(Beginning of Records for the exercise)

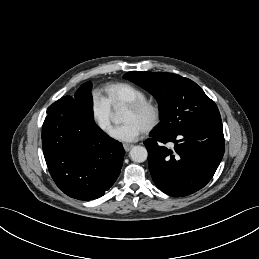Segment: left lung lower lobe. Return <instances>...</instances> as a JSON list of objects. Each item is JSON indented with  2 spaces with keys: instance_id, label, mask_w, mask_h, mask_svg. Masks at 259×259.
Masks as SVG:
<instances>
[{
  "instance_id": "0a47b994",
  "label": "left lung lower lobe",
  "mask_w": 259,
  "mask_h": 259,
  "mask_svg": "<svg viewBox=\"0 0 259 259\" xmlns=\"http://www.w3.org/2000/svg\"><path fill=\"white\" fill-rule=\"evenodd\" d=\"M173 142L169 150L162 143ZM155 184L174 197L190 195L213 177L224 155L222 122L187 129L172 135L155 133L144 142Z\"/></svg>"
}]
</instances>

(End of Records for the exercise)

Task goal
Write out the whole of the data exactly; the pictures stay out.

Solution for this exercise
Segment: left lung lower lobe. Return <instances>...</instances> as a JSON list of objects. Each item is JSON indented with  2 spaces with keys: instance_id, label, mask_w, mask_h, mask_svg. Masks at 259×259.
Masks as SVG:
<instances>
[{
  "instance_id": "0a47b994",
  "label": "left lung lower lobe",
  "mask_w": 259,
  "mask_h": 259,
  "mask_svg": "<svg viewBox=\"0 0 259 259\" xmlns=\"http://www.w3.org/2000/svg\"><path fill=\"white\" fill-rule=\"evenodd\" d=\"M173 142L169 150L162 143ZM155 184L174 197L190 195L213 177L224 155L222 122L187 129L172 135L155 133L144 142Z\"/></svg>"
}]
</instances>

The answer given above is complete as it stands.